The hotel is located on 14 Abovyan Street, overlooking the Charles Aznavour Square is adjacent to the Artists' Union of Armenia.

History
The hotel was opened in 1926 as a state-owned hotel of the Armenian SSR, based on the design of architect Nikolai Buniatian. It was known as the "Intourist Hotel", named after the Intourist agency, which was the regulating body of the hotels and tourism within the Soviet Union. Thus, Yerevan Hotel became the first hotel that was opened within Soviet Armenia.

During the 1930s, the hotel became the regular meeting place of the intellectuals of the city including Yeghishe Charents, Yervand Kochar and Vahram Papazian.

In 1959, the Intourist agency was transferred to the newly opened Armenia Hotel at the Republic Square, and the Intourist Hotel came to be known as the "Yerevan Hotel".
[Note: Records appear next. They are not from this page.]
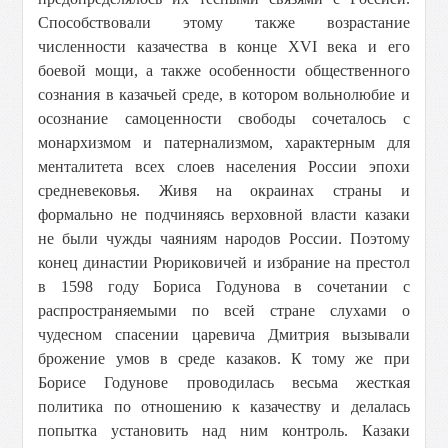
Способствовали этому также возрастание
численности казачества в конце XVI века и его
боевой мощи, а также особенности общественного
сознания в казачьей среде, в котором вольнолюбие и
осознание самоценности свободы сочеталось с
монархизмом и патернализмом, характерным для
менталитета всех слоев населения России эпохи
средневековья. Живя на окраинах страны и
формально не подчиняясь верховной власти казаки
не были чужды чаяниям народов России. Поэтому
конец династии Рюриковичей и избрание на престол
в 1598 году Бориса Годунова в сочетании с
распространяемыми по всей стране слухами о
чудесном спасении царевича Дмитрия вызывали
брожение умов в среде казаков. К тому же при
Борисе Годунове проводилась весьма жесткая
политика по отношению к казачеству и делалась
попытка установить над ним контроль. Казаки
After the collapse of the USSR, Yerevan Hotel was acquired by the Italian company Renco S.p.A., and after a major renovation it was reopened as the 4-star  "Golden Tulip Hotel Yerevan" in 1999, operated by the Groupe du Louvre. In 2009, following a major renovation, the structure was upgraded to a 5-star hotel to become known as the Royal Tulip Grand Hotel Yerevan until the end of 2016.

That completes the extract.